Neuroreport. 2016 Apr 13;27(6):435-44. doi: 10.1097/WNR.0000000000000559.
This study was designed to clarify the neuroprotective effects of tanshinone IIA (TSA) following cerebral ischemic insult. Adult Sprague-Dawley rats were operated upon to achieve a middle cerebral artery occlusion to cause transient focal cerebral ischemia, which were then randomly divided into the sham-operated control group and cerebral ischemia/reperfusion (I/R) groups receiving a 2 h occlusion. The treatment groups received daily intraperitoneal injections of high or low doses of TSA, for 7 or 15 days. NeuN immunostaining revealed neuronal loss following I/R, which was partially prevented with subsequent TSA dosing. Protein disulfide isomerase and adenosine triphosphatase (Na(+)/K(+)-ATPase) levels were all depressed by means of I/R. TSA treatment markedly reversed the depression of all indices examined. The intensity of microglial activation, as evidenced with CD11b staining, was increased by means of cerebral artery occlusion, but this was partially reversed with subsequent TSA treatment. TSA may affect neuroprotection by way of minimizing deficits in energy metabolism and reduction of the extent of cell death within affected regions.
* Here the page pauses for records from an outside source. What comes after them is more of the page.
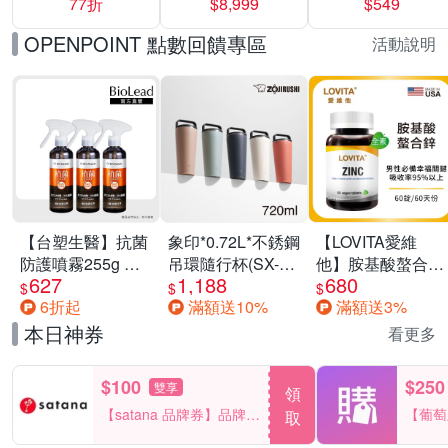
77折
$8,999
$549
一價-多款可選
任選一組 -生理
褲/衛生棉褲(無痕
OPENPOINT 點數回饋專區
活動說明
褲18片、安睡褲
24片)
【台塑生醫】抗菌
象印*0.72L*不銹鋼
【LOVITA愛維
防護噴霧255g 三
吊環隨行杯(SX-
他】胺基酸螯合鋅
627
1,188
680
入組
LA72H)
x2瓶30mg素食錠
$
$
$
6折起
滿額送10%
滿額送3%
(鋅錠)
本日神券
看更多
$100
$250
雙享
領
【satana 品牌券】品牌週
【葡萄
取
一件折$100
品滿29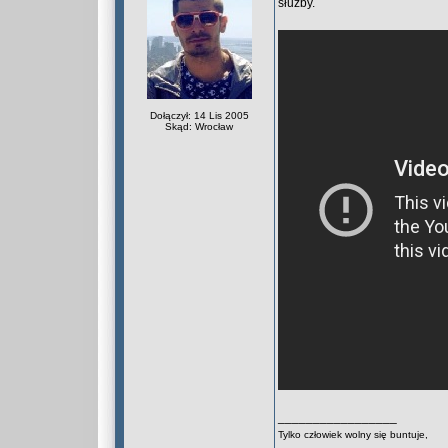
służby.
Dołączył: 14 Lis 2005
Skąd: Wrocław
_________________
Tylko człowiek wolny się buntuje,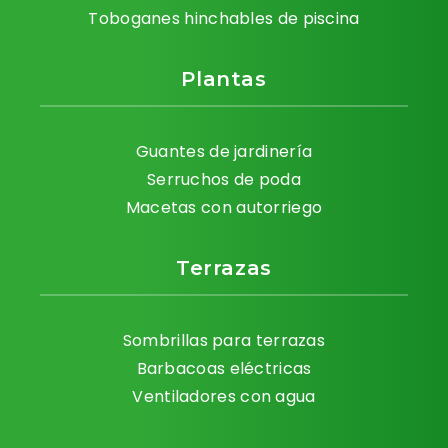
Toboganes hinchables de piscina
Plantas
Guantes de jardinería
Serruchos de poda
Macetas con autorriego
Terrazas
Sombrillas para terrazas
Barbacoas eléctricas
Ventiladores con agua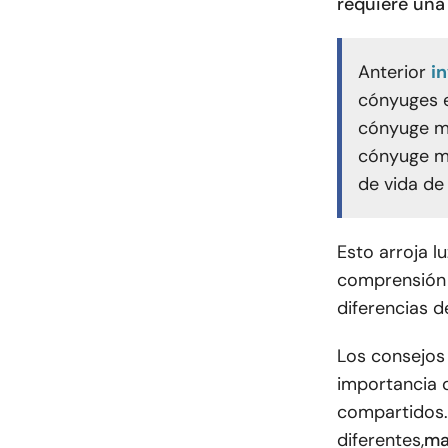
requiere una
Anterior
i
cónyuges e
cónyuge má
cónyuge ma
de vida de
Esto arroja l
comprensión e
diferencias d
Los consejos
importancia d
compartidos.
diferentes,
ma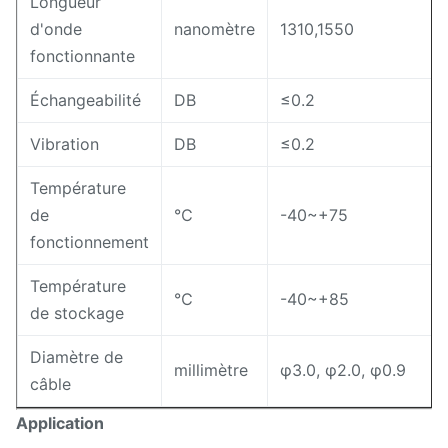
Longueur
d'onde
nanomètre
1310,1550
fonctionnante
Échangeabilité
DB
≤0.2
Vibration
DB
≤0.2
Température
de
℃
-40~+75
fonctionnement
Température
℃
-40~+85
de stockage
Diamètre de
millimètre
φ3.0, φ2.0, φ0.9
câble
Application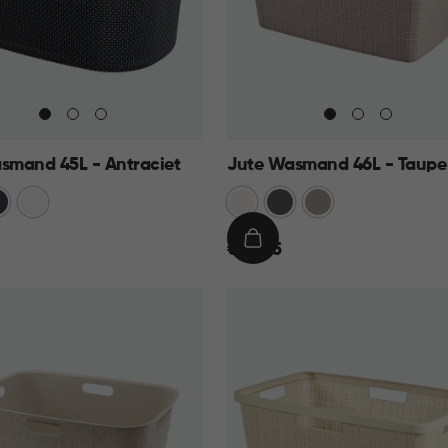
asmand 45L - Antraciet
Jute Wasmand 46L - Taupe
traciet
Wit
Wit
Antraciet
Taupe
€
IN
€ 14,95
14,95
KELMAND
WINKELMAND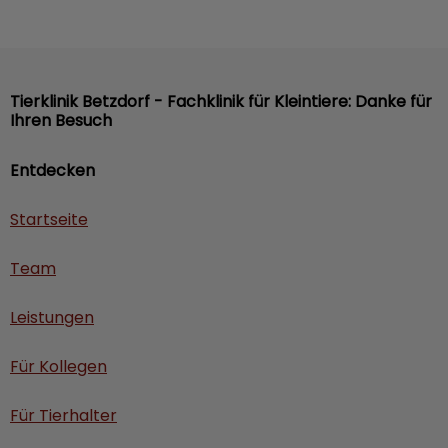
Tierklinik Betzdorf - Fachklinik für Kleintiere: Danke für
Ihren Besuch
Entdecken
Startseite
Team
Leistungen
Für Kollegen
Für Tierhalter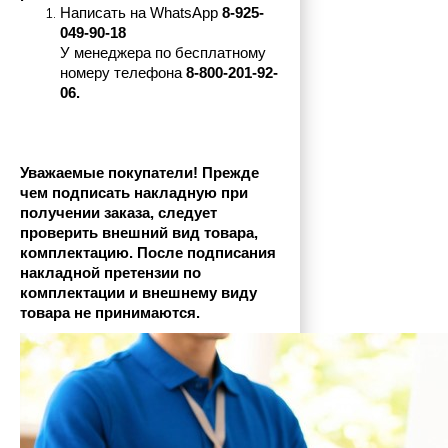
Написать на 
WhatsApp 
8-925-
049-90-18
У менеджера по бесплатному 
номеру телефона
 8-800-201-92-
06.
Уважаемые покупатели! Прежде 
чем подписать накладную при 
получении заказа, следует 
проверить внешний вид товара, 
комплектацию. После подписания 
накладной претензии по 
комплектации и внешнему виду 
товара не принимаются.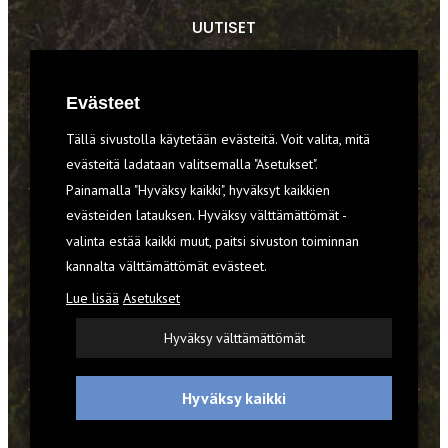
UUTISET
RETKET
Evästeet
TIEDOT & TAIDOT
Tällä sivustolla käytetään evästeitä. Voit valita, mitä
VARUSTEET
evästeitä ladataan valitsemalla "Asetukset".
Painamalla "Hyväksy kaikki", hyväksyt kaikkien
evästeiden latauksen. Hyväksy välttämättömät -
TILAA RETKI-LEHTI
valinta estää kaikki muut, paitsi sivuston toiminnan
kannalta välttämättömät evästeet.
YHTEYSTIEDOT
Lue lisää
Asetukset
REKISTERISELOSTE
Hyväksy välttämättömät
EVÄSTEET
Hyväksy kaikki
© 2026 Retki-lehti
本研究旨在阐明丹参酮IIA(TSA)在脑缺血损伤后的神经保护作用。对成年Sprague-Dawley大鼠进行手术以实现大脑中动脉闭塞,从而导致短暂性局灶性脑缺血,然后将其随机分为假手术对照组和接受2小时闭塞的脑缺血/再灌注(I/R)组。治疗组每天腹腔注射高剂量或低剂量的TSA,持续7天或15天。NeuN免疫染色显示I/R后神经元丢失,后续给予TSA给药可部分预防这种情况。蛋白二硫键异构酶和三磷酸腺苷酶(Na(+)/K(+)-ATP酶)水平均因I/R而降低。TSA治疗显著逆转了所有检测指标的降低。如CD11b染色所示,脑动脉闭塞会增加小胶质细胞激活的强度,但后续TSA治疗可部分逆转这种情况。TSA可能通过最小化能量代谢缺陷和减少受影响区域内的细胞死亡程度来影响神经保护作用。